The court overruled the objection and admitted the evidence, the objection to go to the effect. To this action of the court plaintiffs excepted.

The court finally acted upon the exception, maintained it and dismissed the suit. Plaintiffs have appealed.

*330It is true plaintiffs made Timothy Duggan a party as being in possession of the property, but they allege that the title stood in the name of Gebelin and the exception filed shows such to be the fact. Plaintiffs’ allegations as to Duggan were metely tentative; they did not allegó absolutely and positively that he had or claimed any interest in the property, and merely called him into court to the end. that he might either disclaim or announce his actual interest and position. At the time he filed his exception he had done neither; non constat that he has really any interest at all in the matter, any concern in the titles or even in the possession.

Under that condition of affairs the District Court, at his instance, dismissed plaintiffs’ suit not only as to Duggan but as to Gebelin In this action it was clearly wrong.

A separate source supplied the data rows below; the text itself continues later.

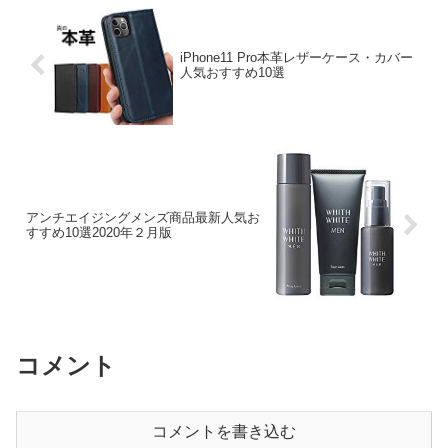
iPhone11 Pro本革レザーケース・カバー
人気おすすめ10選
アンチエイジングメンズ商品最新人気お
すすめ10選2020年２月版
コメント
コメントを書き込む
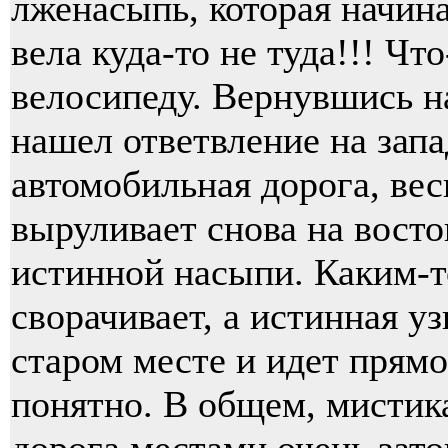
лженасыпь, которая начина
вела куда-то не туда!!! Что
велосипеду. Вернувшись на
нашел ответвление на запа
автомобильная дорога, вес
выруливает снова на восто
истинной насыпи. Каким-т
сворачивает, а истинная у
старом месте и идет прямо
понятно. В общем, мистика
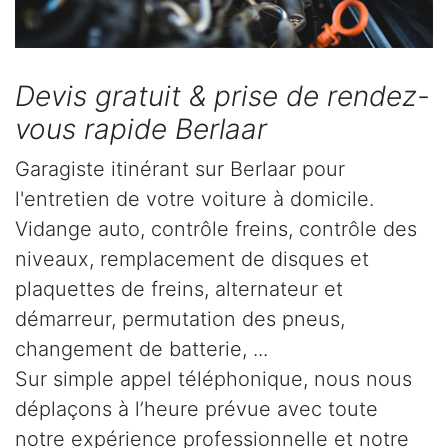
Devis gratuit & prise de rendez-
vous rapide Berlaar
Garagiste itinérant sur Berlaar pour
l'entretien de votre voiture à domicile.
Vidange auto, contrôle freins, contrôle des
niveaux, remplacement de disques et
plaquettes de freins, alternateur et
démarreur, permutation des pneus,
changement de batterie, ...
Sur simple appel téléphonique, nous nous
déplaçons à l’heure prévue avec toute
notre expérience professionnelle et notre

Duggan had in no manner claimed to represent Gebelin. Possibly the only exception he was entitled to have filed even so far as concerned himself was that he should be dismissed from the suit as having no legal connection with the issues involved. In the manner and form in which he had been made a party he might, as matters stood, have filed exceptions looking to his own discharge from the suit, but not tending to throw plaintiffs out of court.

Assuming, however, that Duggan had shown such connection with the issues as to entitle him to raise the particular question involved in the exception, we are of the opinion that the evidence offered should have been excluded and the rights of parties should have been tested on the face of the papers. There is no doubt as to the legal necessity under certain circumstances of bringing direct actions to annul judicial proceedings and decrees, contradictorily with the parties legally interested in maintaining them, as conditions precedent to relief asked, but the necessity for such direct action is contingent upon the issues which the plaintiff tenders. In a petitory action brought under ordinary, conditions the only parties necessary originally to the action are the plaintiff claiming ownership of properly and a defendant in possession of the same. If the defendant deems it to his interest that his vendor, his lessor or other parties be brought into the proceedings it is for him to take steps leading to that end. The plaintiff in this case has not cumulated with the petitory action proper, actions of nullity against the various proceedings alluded to in the pleadings and made parties accordingly, for the reason that the theory of his case is that all those proceedings are ab*331solute nullities, needing no judicial action to set them aside; that they are void, not voidable. The allegations of the petition are to that effect. If the plaintiffs think proper to go into this case on that basis on the strength of the correctness of their legal conclusions on that' subject they have, AT their own risk, the right to do so. Should it turn out on inquiry that the proceedings alluded to were not void as claimed, but simply voidable, and the case should be before the court without proper parties and the proper prayer, plaintiffs will take nothing by their action. Defendant can not in limine and on exception introduce evidence and have the court pass upon the character of the proceedings which plaintiffs assume to be and characterize as absolute nullities. That will be one of the issues on the merits.

For the reasons herein assigned, it is hereby ordered, adjudged and decreed that the judgment appealed from be and the same is hereby annulled, avoided and reversed; and it is now ordered and decreed that the case bereinstated in the District Court, to which it is hereby remanded for further proceedings according to law.